One apparent fact about the Colt Python that adds to its accuracy is its bores are tapered about one-thousandths of an inch from breech to muzzle, essentially “choked.” Carefully measuring a few barrels in my shop over the last 20+ years has seemed to bear this out.

I’m actually a Ruger revolver lover at heart. You can also see my custom Speed vice-Six I built because I couldn’t stand not having a 3″ round butt Speed-Six. I have a collection of 2-3/4″ Speed-Sixes but always wished they had an extra 1/4″ to make them 3″ even, so a fairly rare, square butt 4″ Service Six was sacrificed to my eccentricity. Apparently Ruger made some 3″ Speed-Sixes for the USPS, but I don’t need an original.

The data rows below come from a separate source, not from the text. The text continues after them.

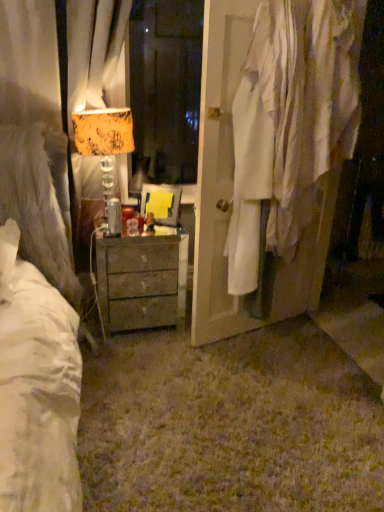 The height and width of the screenshot is (512, 384). I want to click on vacant region in front of rustic wood chest of drawers at center, so click(x=137, y=361). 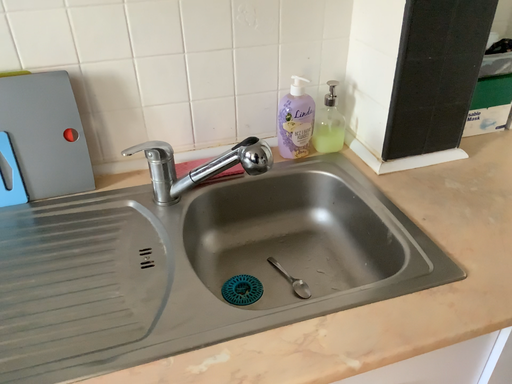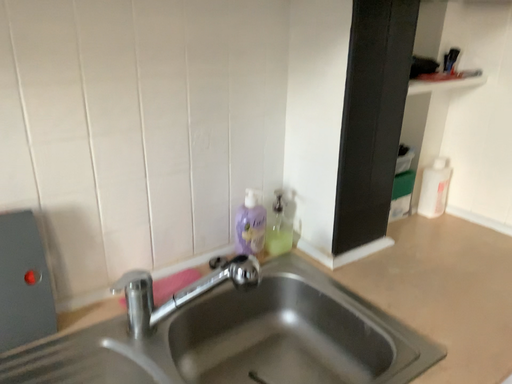 Question: Which way did the camera rotate in the video?

Choices:
 (A) rotated downward
 (B) rotated upward

Answer: (B) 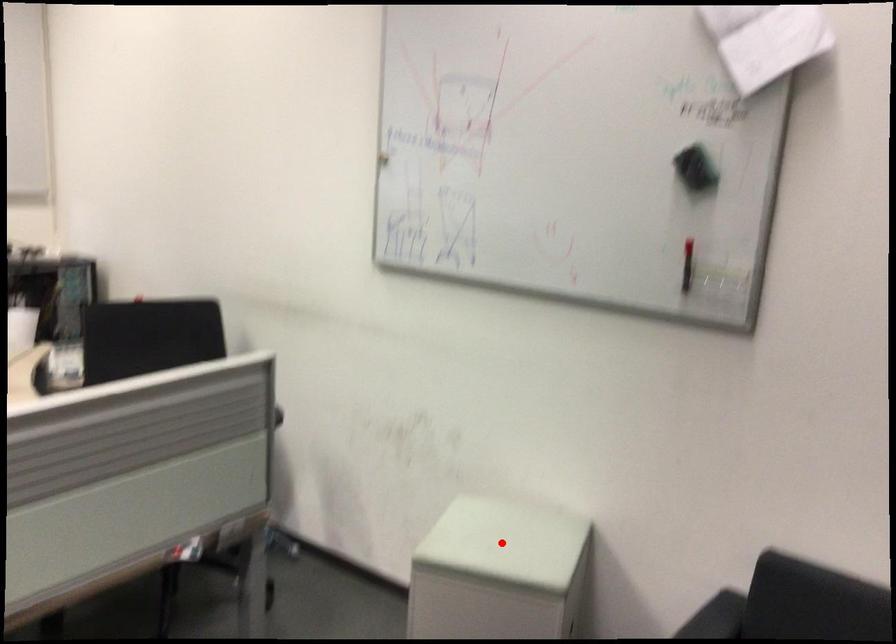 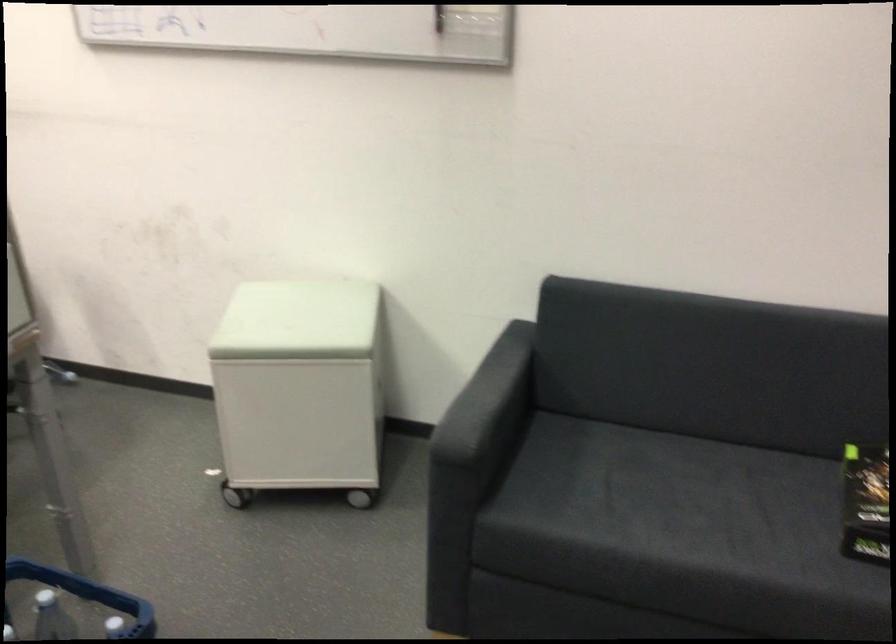 In the second image, find the point that corresponds to the highlighted location in the first image.

(297, 321)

Also shown in the photo is my very early 6” Python with Kensight Elliason sight and early wood grips that look worse in person. Those beat-up grips will give you an idea of just how well-used the revolver was before it was ceramic coated. “Sacrilege!” You say, but hey, it’s mine and I like it this way.

And that other “thing” shown in the photo is a Ruger SP-101 Titanium frame casting. I live in the titanium capital of the Western Hemisphere and obviously S.R. & Co. was experimenting here with the idea of a titanium SP-101 back in the late ’90s. I don’t know why it never came to be but here’s the proof. I have been told that Ruger even owned one of the smaller titanium plants around here at one time.

Jeff Hutchins
Rangemaster Gunworks
Oregon

“The titanium casting is terribly rare to see. Ruger experimented with it but never produced one. I wonder how he got it!”
— Roy Huntington, Publisher

Cowboy Without A Horse

I was a child of the 1960s. Western movies and television shows were extremely popular. I watched everything from Bonanza to Gunsmoke, Have Gun – Will Travel to big screen Westerns at the drive-in theater. My father loved everything Western, too, as his collection of cowboy fiction paperbacks was quite extensive.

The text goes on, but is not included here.